MILAN (Reuters) - Banca Monte dei Paschi di Siena (BMPS.MI) will press ahead with a JP Morgan-led rescue plan, it said on Tuesday, envisaging a 5 billion euro ($5.5 billion) recapitalisation and a sale of non-performing loans.
However, the Tuscan bank did not shut the door completely on a rival capital-strengthening blueprint submitted last week by veteran banker and former industry minister Corrado Passera.
Monte dei Paschi, which emerged as the weakest lender in the latest round of Europe’s stress tests this summer, needs to raise cash and get some 28 billion euros of bad loans off its balance sheet quickly to avert the risk of being wound down.
The bank spurned Passera’s first, 11th-hour approach in late July, opting instead for a salvage plan arranged by JP Morgan (JPM.N) which had won preliminary approval from the European Central Bank.
Since then however, the JPMorgan-led plan has stalled because of scant investor interest, and Passera has come back with a revised scheme which, according to sources close to the proposed deal, has the backing in principle of private equity funds including Warburg Pincus.
Tuesday’s board meeting, which was called to examine Passera’s plan after he presented his new proposal to the bank on Oct. 13, lasted eight hours - an indication he may have been taken more seriously than in July.
Passera was also asked by market regulator Consob to explain his plan on Tuesday.
Passera’s proposal involves a 2.5 billion euro capital increase reserved for private equity funds including Warburg Pincus and a 1 billion euro share sale to existing Monte dei Paschi investors.
“It could be a wonderful plan if it goes like it should,” Passera said on his way in to the Consob meeting.
Monte dei Paschi shares were nearly 13 percent higher at the close of trading on expectations Passera’s scheme would get some traction.

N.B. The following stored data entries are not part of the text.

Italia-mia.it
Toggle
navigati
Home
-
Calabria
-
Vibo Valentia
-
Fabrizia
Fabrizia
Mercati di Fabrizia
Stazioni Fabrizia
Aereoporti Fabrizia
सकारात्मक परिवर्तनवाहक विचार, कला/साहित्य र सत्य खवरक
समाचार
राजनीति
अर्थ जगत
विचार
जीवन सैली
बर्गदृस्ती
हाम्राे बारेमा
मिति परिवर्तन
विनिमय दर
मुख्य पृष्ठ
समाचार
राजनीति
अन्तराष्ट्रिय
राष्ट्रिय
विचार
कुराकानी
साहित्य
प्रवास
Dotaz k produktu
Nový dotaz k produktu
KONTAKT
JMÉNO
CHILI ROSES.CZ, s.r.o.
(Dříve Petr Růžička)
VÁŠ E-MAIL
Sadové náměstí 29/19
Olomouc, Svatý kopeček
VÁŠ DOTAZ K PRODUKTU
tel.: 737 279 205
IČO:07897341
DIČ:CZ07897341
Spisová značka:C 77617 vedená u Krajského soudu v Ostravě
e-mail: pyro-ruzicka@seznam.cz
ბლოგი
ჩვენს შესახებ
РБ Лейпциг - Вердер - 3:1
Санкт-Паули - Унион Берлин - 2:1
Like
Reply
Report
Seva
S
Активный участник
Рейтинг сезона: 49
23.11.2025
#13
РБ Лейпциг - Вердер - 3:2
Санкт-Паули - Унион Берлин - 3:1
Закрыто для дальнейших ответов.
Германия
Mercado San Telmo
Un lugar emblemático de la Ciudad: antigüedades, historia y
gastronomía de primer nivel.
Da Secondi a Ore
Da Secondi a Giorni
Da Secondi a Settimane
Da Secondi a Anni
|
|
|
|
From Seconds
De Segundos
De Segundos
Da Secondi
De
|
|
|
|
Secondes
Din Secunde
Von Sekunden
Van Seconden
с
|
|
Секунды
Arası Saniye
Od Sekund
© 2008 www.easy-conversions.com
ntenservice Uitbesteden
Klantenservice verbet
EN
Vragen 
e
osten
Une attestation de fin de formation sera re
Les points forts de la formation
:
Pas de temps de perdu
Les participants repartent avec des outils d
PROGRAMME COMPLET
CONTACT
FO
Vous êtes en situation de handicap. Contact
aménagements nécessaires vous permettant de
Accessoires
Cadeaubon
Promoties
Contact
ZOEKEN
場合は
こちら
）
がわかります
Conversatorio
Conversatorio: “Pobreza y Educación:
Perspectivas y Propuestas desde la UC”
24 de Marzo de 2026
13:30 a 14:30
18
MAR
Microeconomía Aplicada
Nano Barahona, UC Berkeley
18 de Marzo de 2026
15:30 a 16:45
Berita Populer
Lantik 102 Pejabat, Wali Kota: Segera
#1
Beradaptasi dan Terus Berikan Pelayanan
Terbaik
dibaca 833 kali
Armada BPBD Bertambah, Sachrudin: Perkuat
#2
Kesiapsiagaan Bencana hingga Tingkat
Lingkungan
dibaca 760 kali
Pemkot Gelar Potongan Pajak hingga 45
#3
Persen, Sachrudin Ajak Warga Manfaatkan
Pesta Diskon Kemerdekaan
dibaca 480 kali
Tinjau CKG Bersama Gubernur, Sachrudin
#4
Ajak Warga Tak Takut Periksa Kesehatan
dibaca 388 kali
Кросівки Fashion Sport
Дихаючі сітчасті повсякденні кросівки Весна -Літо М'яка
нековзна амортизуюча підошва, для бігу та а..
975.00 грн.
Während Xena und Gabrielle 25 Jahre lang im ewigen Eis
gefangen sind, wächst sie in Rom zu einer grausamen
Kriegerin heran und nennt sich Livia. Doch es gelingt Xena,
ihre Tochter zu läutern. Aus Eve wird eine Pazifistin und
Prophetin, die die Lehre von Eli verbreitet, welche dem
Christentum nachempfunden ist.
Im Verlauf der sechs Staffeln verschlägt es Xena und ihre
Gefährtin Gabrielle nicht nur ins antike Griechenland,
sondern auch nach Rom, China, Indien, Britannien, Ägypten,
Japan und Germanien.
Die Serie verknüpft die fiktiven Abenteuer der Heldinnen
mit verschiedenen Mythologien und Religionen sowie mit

In a statement after its board meeting, the bank confirmed its “firm” intention to press ahead with the JPMorgan deal and present a business and capital-boosting plan to the market on Oct. 24.
However, it said that after that date, the board would proceed with an in-depth study of Passera’s plan, already started by advisers.
JPMorgan is now looking at a revised proposal which would involve Monte dei Paschi raising up to 2 billion euros via a debt-for-equity swap to be launched in November, according to people familiar with the matter.
The bank would then launch a capital increase of up to 3 billion euros as early as Dec. 5, the day after a referendum on constitutional reform that could topple Prime Minister Matteo Renzi’s government.
However, sources say JPMorgan appears to have so far failed to find an anchor investor that would commit money to the capital increase.
Detractors of Passera’s plan in turn say his preliminary proposal is non-binding, does not name any of the private equity funds he claims are willing to invest, and is subject to due diligence.
Some sources expect the two sides to eventually strike a compromise, but others say that is unlikely to happen given time constraints and personal rivalries.